The finding supports the "importance of screening and early intervention" in young adults with metabolic syndrome, they write in the Journal of the American College of Cardiology.

Among 507 nondiabetic subjects with a mean age of 32 in the Bogalusa Heart Study, a longitudinal study of atherosclerosis in young adults, 67 (13 percent) met World Health Organization (WHO) criteria for metabolic syndrome and 65 (13 percent) met the National Cholesterol Education Program (NCEP) criteria for metabolic syndrome.

Ultrasound examinations showed that young adults with metabolic syndrome had thicker neck arteries, an indicator of atherosclerosis, compared with young adults without metabolic syndrome. So-called carotid intima-media thickness increased with the number of components of the metabolic syndrome present.

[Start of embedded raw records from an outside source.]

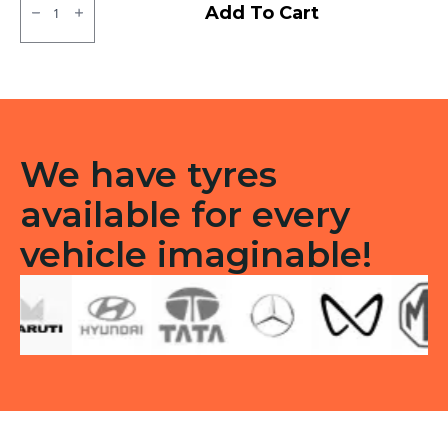
MRF
Add To Cart
ZLX
Tubeless
F
quantity
We have tyres
available for every
vehicle imaginable!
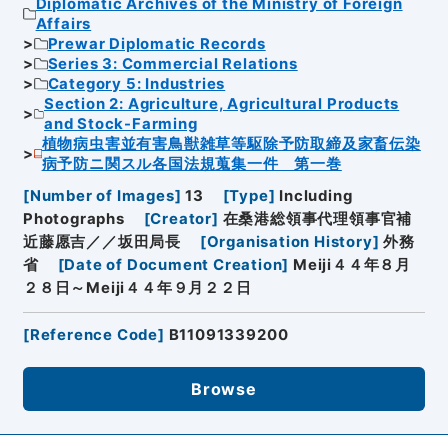
Diplomatic Archives of the Ministry of Foreign
Affairs
Prewar Diplomatic Records
Series 3: Commercial Relations
Category 5: Industries
Section 2: Agriculture, Agricultural Products
and Stock-Farming
植物病虫害並有害鳥獣雑草等駆除予防取締及家畜伝染
病予防ニ関スル各国法規蒐集一件 第一巻
[
Number of Images
]
13
[
Type
]
Including
Photographs
[
Creator
]
在桑港総領事代理領事官補
近藤愿吉／／坂田局長
[
Organisation History
]
外務
省
[
Date of Document Creation
]
Meiji４４年８月
２８日～Meiji４４年９月２２日
[
Reference Code
]
B11091339200
Browse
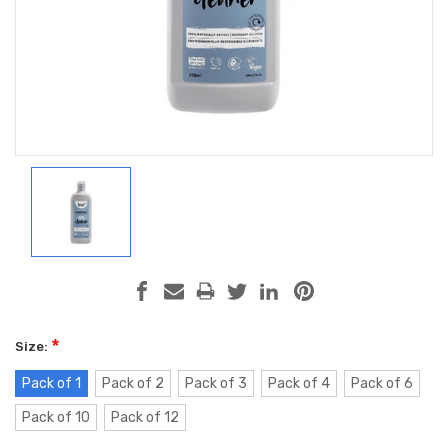
*
Size:
Pack of 1
Pack of 2
Pack of 3
Pack of 4
Pack of 6
Pack of 10
Pack of 12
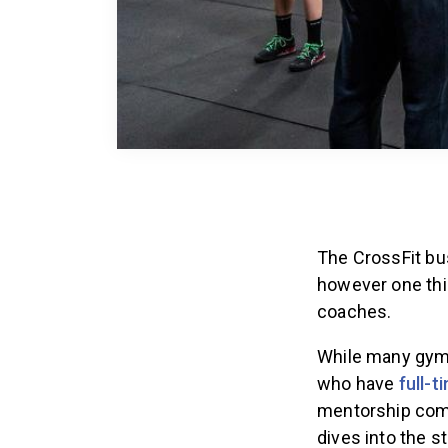
The CrossFit bus
however one thi
coaches.
While many gyms
who have
full-t
mentorship co
dives into the st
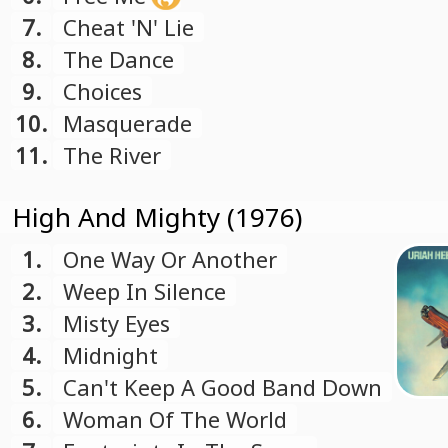
7.
Cheat 'N' Lie
8.
The Dance
9.
Choices
10.
Masquerade
11.
The River
High And Mighty (1976)
1.
One Way Or Another
2.
Weep In Silence
3.
Misty Eyes
4.
Midnight
5.
Can't Keep A Good Band Down
6.
Woman Of The World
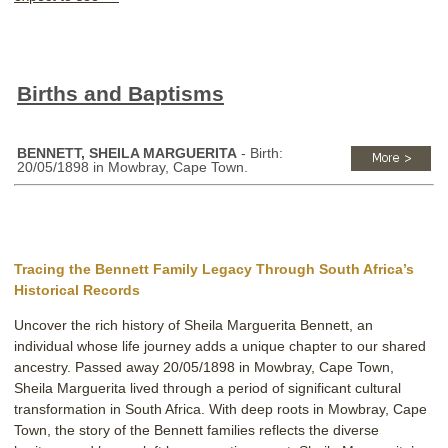
Births and Baptisms
BENNETT, SHEILA MARGUERITA
- Birth:
20/05/1898 in Mowbray, Cape Town.
Tracing the Bennett Family Legacy Through South Africa’s
Historical Records
Uncover the rich history of Sheila Marguerita Bennett, an
individual whose life journey adds a unique chapter to our shared
ancestry. Passed away 20/05/1898 in Mowbray, Cape Town,
Sheila Marguerita lived through a period of significant cultural
transformation in South Africa. With deep roots in Mowbray, Cape
Town, the story of the Bennett families reflects the diverse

The study shows that the "burden of subclinical atherosclerosis in young adults increases with an increasing burden of components of metabolic syndrome," according to the team. High blood pressure and low levels of HDL cholesterol — the good cholesterol — are especially powerful predictors of increased carotid intima-media thickness, the team reports.

"Because metabolic syndrome characteristics and the magnitude of subclinical atherosclerosis are modifiable, they might be appropriate for intervention in young adults," Tzou and colleagues conclude.